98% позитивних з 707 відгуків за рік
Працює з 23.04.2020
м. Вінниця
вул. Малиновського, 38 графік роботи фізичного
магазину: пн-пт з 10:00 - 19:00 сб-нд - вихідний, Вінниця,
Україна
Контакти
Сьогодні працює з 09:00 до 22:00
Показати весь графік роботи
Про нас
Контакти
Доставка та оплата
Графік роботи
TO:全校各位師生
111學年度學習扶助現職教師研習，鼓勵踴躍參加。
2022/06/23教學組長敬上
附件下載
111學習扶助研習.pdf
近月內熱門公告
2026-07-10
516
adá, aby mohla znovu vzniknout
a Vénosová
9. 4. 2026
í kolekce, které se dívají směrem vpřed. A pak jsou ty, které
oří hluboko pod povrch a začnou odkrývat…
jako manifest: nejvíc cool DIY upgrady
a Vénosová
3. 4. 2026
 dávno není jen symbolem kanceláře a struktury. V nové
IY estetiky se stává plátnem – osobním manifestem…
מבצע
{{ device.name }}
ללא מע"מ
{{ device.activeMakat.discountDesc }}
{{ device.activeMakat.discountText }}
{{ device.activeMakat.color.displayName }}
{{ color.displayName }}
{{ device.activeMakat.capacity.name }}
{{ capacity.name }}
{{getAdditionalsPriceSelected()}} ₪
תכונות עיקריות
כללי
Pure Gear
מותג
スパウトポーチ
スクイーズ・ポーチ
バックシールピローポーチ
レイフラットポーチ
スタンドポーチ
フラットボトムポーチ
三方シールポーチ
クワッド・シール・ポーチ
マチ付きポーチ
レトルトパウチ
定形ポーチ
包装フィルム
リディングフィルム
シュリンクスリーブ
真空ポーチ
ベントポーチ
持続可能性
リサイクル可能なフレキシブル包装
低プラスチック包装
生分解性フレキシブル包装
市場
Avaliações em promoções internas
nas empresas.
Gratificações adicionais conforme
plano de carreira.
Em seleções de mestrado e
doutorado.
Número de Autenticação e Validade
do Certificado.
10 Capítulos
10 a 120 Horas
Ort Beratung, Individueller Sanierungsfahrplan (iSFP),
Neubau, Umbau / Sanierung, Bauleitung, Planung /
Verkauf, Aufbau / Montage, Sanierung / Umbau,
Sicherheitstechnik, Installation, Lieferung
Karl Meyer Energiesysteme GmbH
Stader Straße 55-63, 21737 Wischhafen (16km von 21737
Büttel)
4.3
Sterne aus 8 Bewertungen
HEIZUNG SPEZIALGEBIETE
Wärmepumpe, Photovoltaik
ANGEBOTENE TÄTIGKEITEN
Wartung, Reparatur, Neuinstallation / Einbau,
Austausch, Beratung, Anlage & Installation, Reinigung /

----------

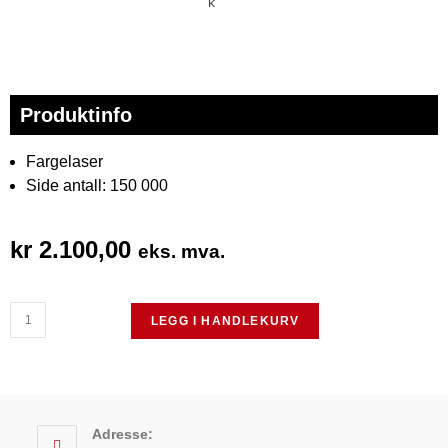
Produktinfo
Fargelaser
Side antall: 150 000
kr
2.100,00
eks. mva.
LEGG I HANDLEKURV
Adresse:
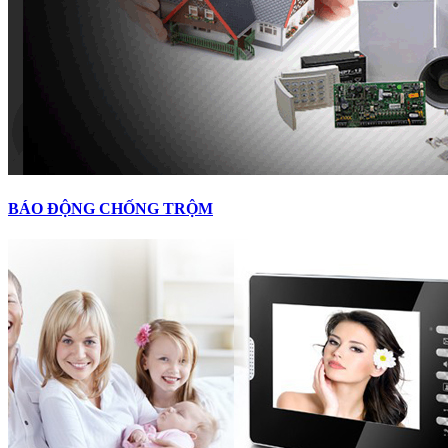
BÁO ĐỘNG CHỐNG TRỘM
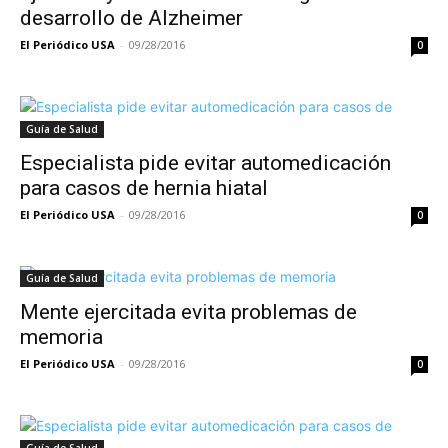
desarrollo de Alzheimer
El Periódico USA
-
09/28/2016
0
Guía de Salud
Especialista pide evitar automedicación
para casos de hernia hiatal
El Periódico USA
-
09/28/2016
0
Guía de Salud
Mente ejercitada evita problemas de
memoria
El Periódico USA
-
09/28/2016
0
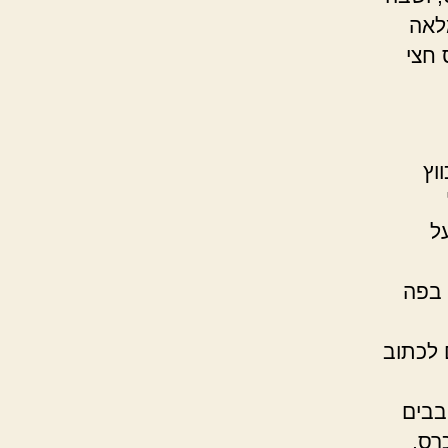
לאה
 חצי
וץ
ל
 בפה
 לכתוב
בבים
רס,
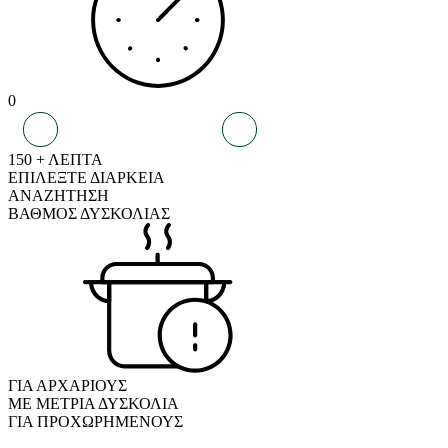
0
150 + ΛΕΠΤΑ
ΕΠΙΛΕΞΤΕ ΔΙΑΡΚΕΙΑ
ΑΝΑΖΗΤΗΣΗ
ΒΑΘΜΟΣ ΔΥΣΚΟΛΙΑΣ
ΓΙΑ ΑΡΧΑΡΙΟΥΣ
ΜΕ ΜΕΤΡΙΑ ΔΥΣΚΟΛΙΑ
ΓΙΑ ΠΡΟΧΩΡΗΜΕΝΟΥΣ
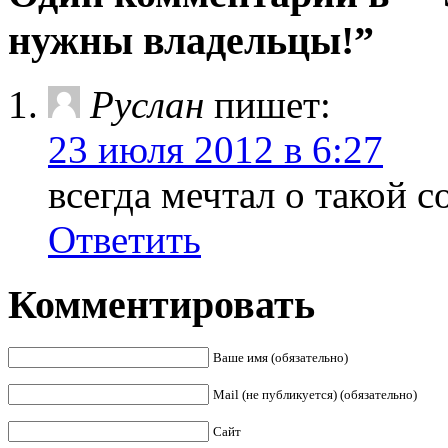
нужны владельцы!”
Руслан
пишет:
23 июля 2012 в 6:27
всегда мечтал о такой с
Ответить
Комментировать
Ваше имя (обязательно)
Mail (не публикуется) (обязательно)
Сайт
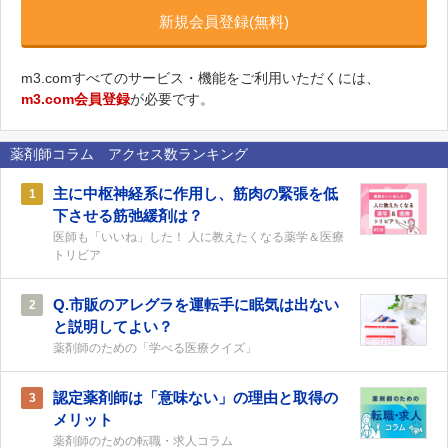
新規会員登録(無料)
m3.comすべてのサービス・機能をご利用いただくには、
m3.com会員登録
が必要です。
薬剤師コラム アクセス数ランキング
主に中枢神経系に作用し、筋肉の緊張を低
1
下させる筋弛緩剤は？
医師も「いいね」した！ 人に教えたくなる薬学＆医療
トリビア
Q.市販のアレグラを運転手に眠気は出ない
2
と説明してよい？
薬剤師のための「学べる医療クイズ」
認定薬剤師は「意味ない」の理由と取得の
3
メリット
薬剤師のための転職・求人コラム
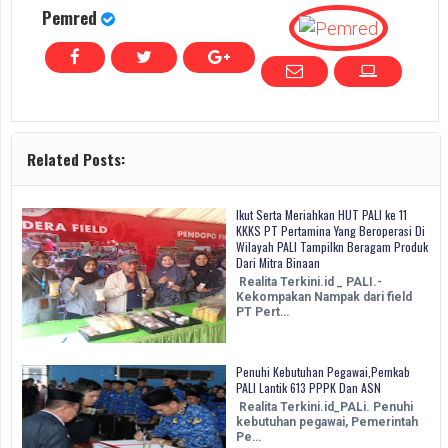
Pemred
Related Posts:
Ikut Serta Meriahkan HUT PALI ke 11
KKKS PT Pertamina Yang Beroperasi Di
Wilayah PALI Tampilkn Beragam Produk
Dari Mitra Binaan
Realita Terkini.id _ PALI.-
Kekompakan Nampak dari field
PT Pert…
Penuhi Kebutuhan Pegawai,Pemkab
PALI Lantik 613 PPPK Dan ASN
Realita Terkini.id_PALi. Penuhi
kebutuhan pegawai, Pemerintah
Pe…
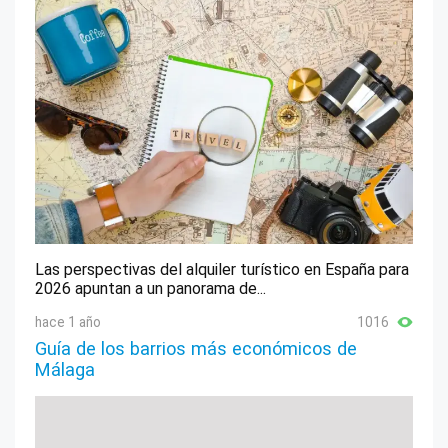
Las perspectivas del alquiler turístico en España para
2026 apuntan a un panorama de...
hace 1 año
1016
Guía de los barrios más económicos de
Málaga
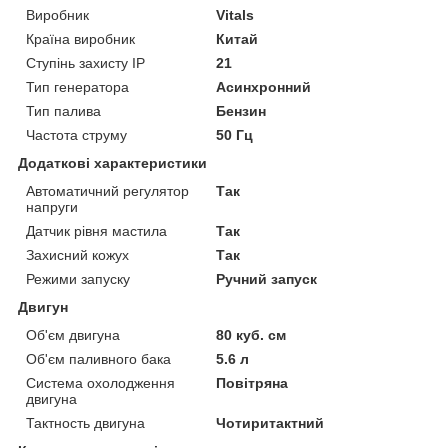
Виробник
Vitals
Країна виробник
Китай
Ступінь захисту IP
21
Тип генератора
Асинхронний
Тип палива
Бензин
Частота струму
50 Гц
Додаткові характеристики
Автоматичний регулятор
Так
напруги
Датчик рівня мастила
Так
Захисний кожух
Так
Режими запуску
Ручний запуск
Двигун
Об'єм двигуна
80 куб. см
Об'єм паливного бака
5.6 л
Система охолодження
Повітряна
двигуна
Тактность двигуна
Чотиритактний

----------

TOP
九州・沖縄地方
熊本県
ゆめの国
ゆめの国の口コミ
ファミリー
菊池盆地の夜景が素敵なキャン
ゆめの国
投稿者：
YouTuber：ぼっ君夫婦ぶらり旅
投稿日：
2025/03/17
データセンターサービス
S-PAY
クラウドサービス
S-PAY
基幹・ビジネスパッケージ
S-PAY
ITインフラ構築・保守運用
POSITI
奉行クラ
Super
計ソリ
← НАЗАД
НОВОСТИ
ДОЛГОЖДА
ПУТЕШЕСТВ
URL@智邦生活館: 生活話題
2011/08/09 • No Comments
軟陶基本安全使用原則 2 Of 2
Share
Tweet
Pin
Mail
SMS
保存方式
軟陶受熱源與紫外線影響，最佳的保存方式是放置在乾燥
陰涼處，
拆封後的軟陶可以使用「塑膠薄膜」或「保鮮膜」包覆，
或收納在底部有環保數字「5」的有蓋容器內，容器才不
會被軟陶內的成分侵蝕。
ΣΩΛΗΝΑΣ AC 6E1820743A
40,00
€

----------

# YOUR OBJECTIVE
What are the lines above from the one with "KKKS PT Pertamina Yang Beroperasi Di" to the one with "Чотиритактний", both included? Reproduce them exactly, without pictures.

# ANSWER SPACE
KKKS PT Pertamina Yang Beroperasi Di
Wilayah PALI Tampilkn Beragam Produk
Dari Mitra Binaan
Realita Terkini.id _ PALI.-
Kekompakan Nampak dari field
PT Pert…
Penuhi Kebutuhan Pegawai,Pemkab
PALI Lantik 613 PPPK Dan ASN
Realita Terkini.id_PALi. Penuhi
kebutuhan pegawai, Pemerintah
Pe…
Las perspectivas del alquiler turístico en España para
2026 apuntan a un panorama de...
hace 1 año
1016
Guía de los barrios más económicos de
Málaga
Виробник
Vitals
Країна виробник
Китай
Ступінь захисту IP
21
Тип генератора
Асинхронний
Тип палива
Бензин
Частота струму
50 Гц
Додаткові характеристики
Автоматичний регулятор
Так
напруги
Датчик рівня мастила
Так
Захисний кожух
Так
Режими запуску
Ручний запуск
Двигун
Об'єм двигуна
80 куб. см
Об'єм паливного бака
5.6 л
Система охолодження
Повітряна
двигуна
Тактность двигуна
Чотиритактний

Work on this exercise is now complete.